## Supplied entries
------
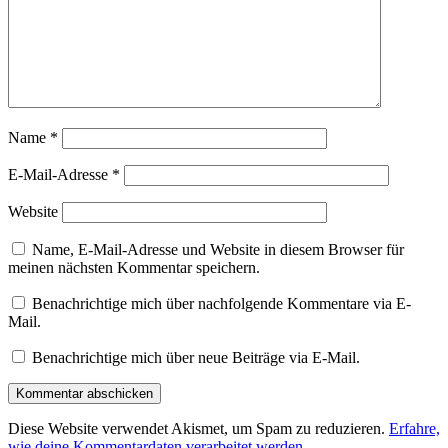
Name
*
E-Mail-Adresse
*
Website
Name, E-Mail-Adresse und Website in diesem Browser für
meinen nächsten Kommentar speichern.
Benachrichtige mich über nachfolgende Kommentare via E-
Mail.
Benachrichtige mich über neue Beiträge via E-Mail.
Diese Website verwendet Akismet, um Spam zu reduzieren.
Erfahre,
wie deine Kommentardaten verarbeitet werden.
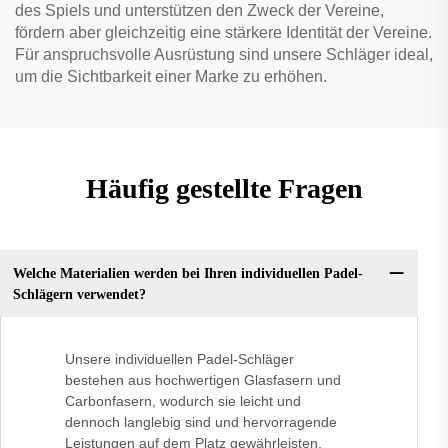
des Spiels und unterstützen den Zweck der Vereine,
fördern aber gleichzeitig eine stärkere Identität der Vereine.
Für anspruchsvolle Ausrüstung sind unsere Schläger ideal,
um die Sichtbarkeit einer Marke zu erhöhen.
Häufig gestellte Fragen
Welche Materialien werden bei Ihren individuellen Padel-
Schlägern verwendet?
Unsere individuellen Padel-Schläger
bestehen aus hochwertigen Glasfasern und
Carbonfasern, wodurch sie leicht und
dennoch langlebig sind und hervorragende
Leistungen auf dem Platz gewährleisten.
------
## Work task
Take the entries shown above and quote them verbatim, passing over the pictures.

## Solution for this problem
Name
*
E-Mail-Adresse
*
Website
Name, E-Mail-Adresse und Website in diesem Browser für
meinen nächsten Kommentar speichern.
Benachrichtige mich über nachfolgende Kommentare via E-
Mail.
Benachrichtige mich über neue Beiträge via E-Mail.
Diese Website verwendet Akismet, um Spam zu reduzieren.
Erfahre,
wie deine Kommentardaten verarbeitet werden.
des Spiels und unterstützen den Zweck der Vereine,
fördern aber gleichzeitig eine stärkere Identität der Vereine.
Für anspruchsvolle Ausrüstung sind unsere Schläger ideal,
um die Sichtbarkeit einer Marke zu erhöhen.
Häufig gestellte Fragen
Welche Materialien werden bei Ihren individuellen Padel-
Schlägern verwendet?
Unsere individuellen Padel-Schläger
bestehen aus hochwertigen Glasfasern und
Carbonfasern, wodurch sie leicht und
dennoch langlebig sind und hervorragende
Leistungen auf dem Platz gewährleisten.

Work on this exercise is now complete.